» SOURCE MATERIAL
= = = = = = =

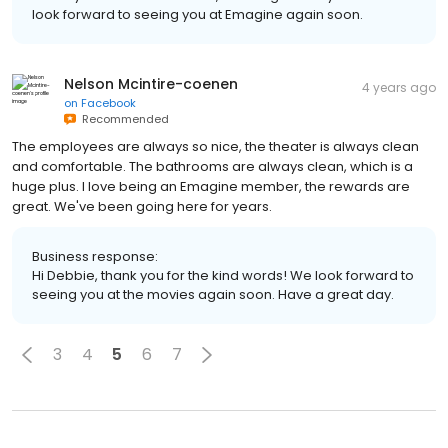
look forward to seeing you at Emagine again soon.
Nelson Mcintire-coenen
4 years ago
on
Facebook
Recommended
The employees are always so nice, the theater is always clean
and comfortable. The bathrooms are always clean, which is a
huge plus. I love being an Emagine member, the rewards are
great. We've been going here for years.
Business response:
Hi Debbie, thank you for the kind words! We look forward to
seeing you at the movies again soon. Have a great day.
3
4
5
6
7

= = = = = = =

Exactly as they appear, output the line holding "seeing you at the" and all lines after it through the end of the listing above, and only those.

» COMPLETED EXERCISE
seeing you at the movies again soon. Have a great day.
3
4
5
6
7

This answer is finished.